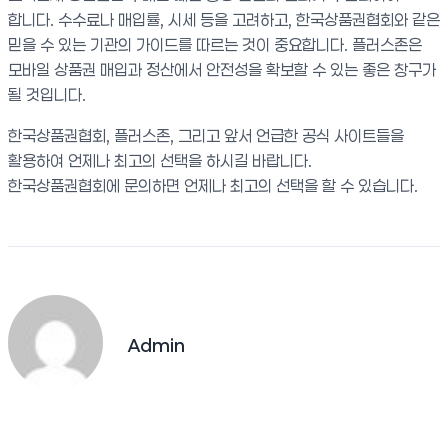
합니다. 수수료나 매입률, 시세 등을 고려하고, 한국상품권협회와 같은
믿을 수 있는 기관의 가이드를 따르는 것이 중요합니다. 플러스존은
모바일 상품권 매입과 정산에서 안전성을 확보할 수 있는 좋은 창구가
될 것입니다.
한국상품권협회, 플러스존, 그리고 앞서 언급한 공식 사이트들을
활용하여 언제나 최고의 선택을 하시길 바랍니다.
한국상품권협회에 문의하면 언제나 최고의 선택을 할 수 있습니다.
Admin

* * *

# [TASK REQUIREMENTS]
Only the text of the entries above is to be given again, exactly, with the pictures left out.

# [WRITTEN ANSWER]
합니다. 수수료나 매입률, 시세 등을 고려하고, 한국상품권협회와 같은
믿을 수 있는 기관의 가이드를 따르는 것이 중요합니다. 플러스존은
모바일 상품권 매입과 정산에서 안전성을 확보할 수 있는 좋은 창구가
될 것입니다.
한국상품권협회, 플러스존, 그리고 앞서 언급한 공식 사이트들을
활용하여 언제나 최고의 선택을 하시길 바랍니다.
한국상품권협회에 문의하면 언제나 최고의 선택을 할 수 있습니다.
Admin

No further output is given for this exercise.